Nader aims to end debate commission, sues over exclusion

By Connie Farrow, Associated Press, 10/17/00

ST. LOUIS -- Ralph Nader was barred from the presidential debate here Tuesday, hours after he sued the commission organizing the debates because he was excluded from the first one.

"Mark my words, this is the debate commission's last hurrah," Nader said after police turned him away from Washington University where Al Gore and George W. Bush appeared for the third and final debate. "Its power will be broken."

Nader, the longtime consumer advocate and Green Party candidate, was invited to do an interview with campus television station WUTV and had a credential from the station to speak with two reporters at their tent outside the field house where the debate took place.

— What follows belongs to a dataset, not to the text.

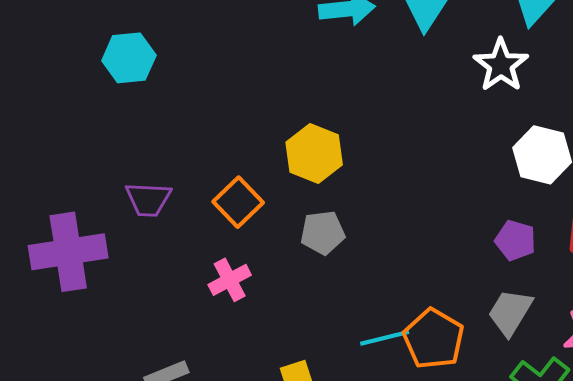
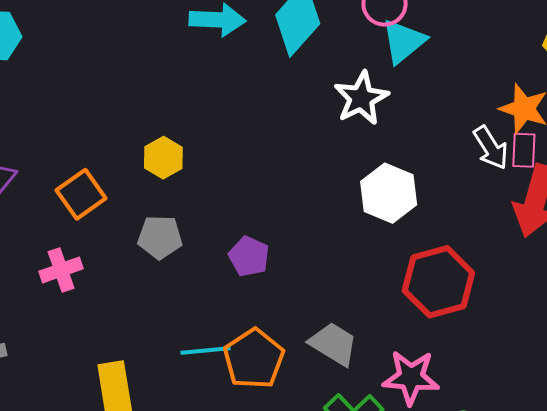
yellow hexagon: (314, 153) -> (163, 158), size x0.7
purple pentagon: (515, 240) -> (249, 256), moved
gray trapezoid: (510, 312) -> (333, 344), turned 82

But the university's police chief said the credential was invalid and Nader was turned away, even though two of his campaign staffers were allowed inside with the same type of pass.

Nader left the campus and his campaign aides said he planned to go to his hotel to watch the debate.

Earlier, Nader filed a lawsuit in Boston -- the site of the first presidential debate Oct. 3. He was denied access to the event even though he had been given a ticket by a local college student, and claimed his rights were violated.

That event prompted the lawsuit in U.S. District Court in Boston against the Commission on Presidential Debates, the commission's two co-chairmen, a commission "security consultant" and a State Police sergeant.

Nader called the lawsuit the first step in dismantling the commission.

"By the time I'm finished with the debate commission, its ranking in political opinion polls will be below the ranking of used car dealers," Nader said.